‘Chicago Hardy’ fig tree, 2 years old, grown in a pot for easy indoor/outdoor movement. Photo: http://www.easytogrowbulbs.com
Email Message: I grow a dozen varieties of fig trees (Ficus carica) in hardiness zone 5, far too cold for most figs (they’re normally hardy only to zone 7 or 8). Most are hardier varieties obtained from Richters Herbs in Ontario, ordered via the Internet and delivered to my home. I also have two plants that I bought in, of all places, the seasonal garden center of my local supermarket! I get two harvests each year: a first yield in July and a second at the end of September.
I grow these fig trees in pots and bring them into my garage for the winter after they’ve lost their leaves.

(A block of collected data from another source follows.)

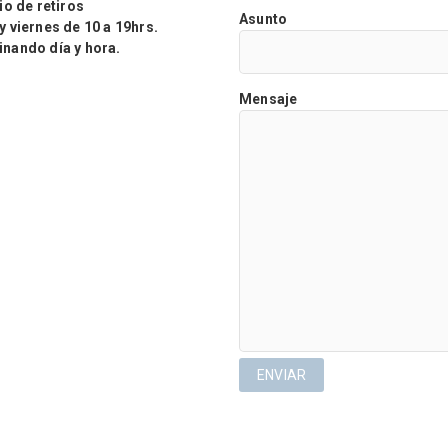
o de retiros
Asunto
viernes de 10 a 19hrs.
ando día y hora.
Mensaje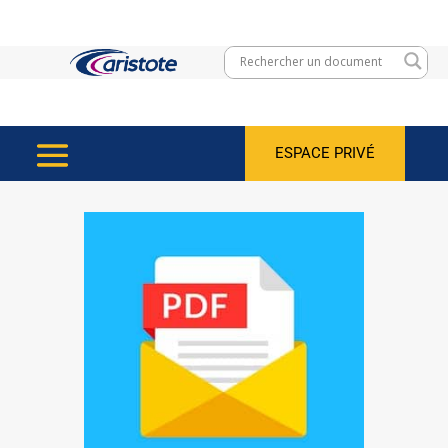
ESPACE PRIVÉ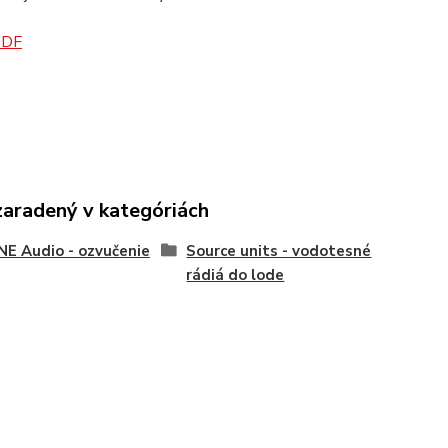
PDF
zaradený v kategóriách
E Audio - ozvučenie
Source units - vodotesné
rádiá do lode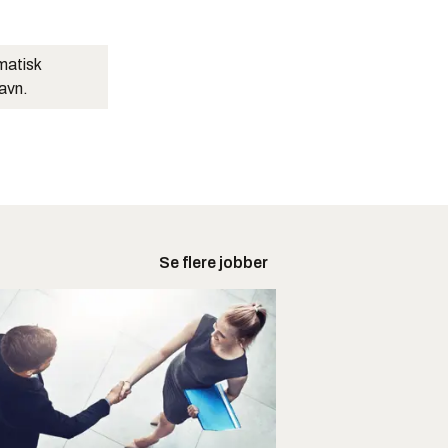
matisk
navn.
Se flere jobber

That way, they remain cold, but without freezing and are thus kept fully dormant. Then I put them back outside as soon as they start to come out of their dormancy in mid-April.

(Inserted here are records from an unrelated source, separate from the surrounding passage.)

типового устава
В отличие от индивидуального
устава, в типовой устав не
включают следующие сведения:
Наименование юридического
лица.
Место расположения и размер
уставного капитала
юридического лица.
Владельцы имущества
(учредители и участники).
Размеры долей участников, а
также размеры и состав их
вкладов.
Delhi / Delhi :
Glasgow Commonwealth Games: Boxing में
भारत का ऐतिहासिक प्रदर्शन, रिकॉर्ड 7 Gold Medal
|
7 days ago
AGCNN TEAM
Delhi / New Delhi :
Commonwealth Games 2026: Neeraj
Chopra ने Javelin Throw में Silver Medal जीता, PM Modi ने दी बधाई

You can also lay them in a trench in the garden in late fall and cover them with earth or straw for the winter, then replant them in the spring.

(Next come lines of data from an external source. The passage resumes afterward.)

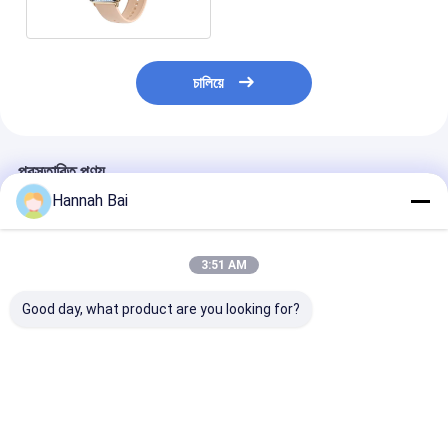
চালিয়ে
প্রস্তাবিত পণ্য
Hannah Bai
3:51 AM
Good day, what product are you looking for?
HK41 মহিলা স্মার্ট ওয়াচ ১.৩২
CF37 ফিটনেস ট্র্যাকার লেডিস
কেটি৩৭এস মহিলা স্মার্ট
ইঞ্চি বিটি কল স্লিপ মনিটর হার্ট রেট
ওয়াচ মেসেজ অনুস্মারক স্বাস্থ্য
১.৮৫ ইঞ্চি পূর্ণ টাচ স্ক্রি
সহ স্মার্ট ওয়াচ
পর্যবেক্ষণের জন্য স্মার্ট ওয়াচ
স্মার্টওয়াচ
ভালো দাম
ভালো দাম
ভালো দাম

It’s a lot of work! But for the joy of eating figs that you’ve grown yourself, it’s worth it!
(Just north of Ottawa)
Response: Thank you for your comment.
Personally, when I was a young gardener and ready for any horticultural challenge, I also tried growing hardy figs … in zone 4 (even a bit colder than your region)!
I tried the same two methods, but I must admit that I found it to be a lot of work, especially the trick of burying a quite sizable shrub in a trench for the winter. I only did that once: what a herculean effort!
After I’d enjoyed a few light, but delicious harvests via the “cold storage” method (having no garage, I used my root cellar), I decided that lugging the increasingly heavy fig trees down to the basement, then back up the stairs to their summer home outdoors was just too much effort. When I realized the fifth fall that I would have to get my neighbor to come over and help me move them, that was enough! I just let them die a natural death: a harsh winter outdoors.
I concluded that, in the end, I prefer fruit trees and shrubs better adapted to my climate, ones that can be grown without any special effort, that I can just plant and let grow on their own, like blueberries, disease-resistant apples and haskaps (honeyberries)*. Those are my kind of fruits! (If I call myself the laidback gardener, it’s not for nothing!)
*These fruits are no-brainers under my growing conditions, but what grows readily in yours might be quite a different selection!
But for gardeners more hard-working than I am, it’s true that raising exotic fruits in a climate where they normally can’t be grown is quite a thrill! So, keep up your enthusiasm … and the good work!